Sympathetic to the obstacles
As someone who was married with three children during his MD/PhD program, Dr. Mitchell says he is sympathetic to the challenges faced by OUM students.
“Early on in a term when we are introducing ourselves, as I hear from those who have families and continue to work, I really admire them for taking this on later in life. I also tell them that ‘I’d be tired.’”
While he understands their challenges, he reminds students that if they are not 100 percent committed to becoming physicians, success is unlikely. To help the diligent, he works hard to make sure that his lectures are challenging, yet digestible. He hopes that his material is not just educational, but also practical.
Next, budding author
As Dr. Mitchell finds himself settling into his comfortable balance of teaching and working on the farm, he has also ventured into becoming a writer.
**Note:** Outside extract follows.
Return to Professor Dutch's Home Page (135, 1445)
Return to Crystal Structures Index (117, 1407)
“I have written some opinion/editorial pieces that have been published on medical websites and in the Journal of Hospital Medicine, but I also have started writing a few medicine-based fiction pieces, one of which is a hospital-based murder mystery,” says Dr. Mitchell. “I have also always been frustrated by news stories that make blanket statements about health like, ‘eggs are bad,’ ‘cranberries are good.’ I’m interested in writing a book to help the general public understand what they see in the headlines, what actually makes something good or bad or toxic at the cellular level.”
He also promises that if (when) he is successful at getting any of these ideas into print, the OUM community will be the first to know.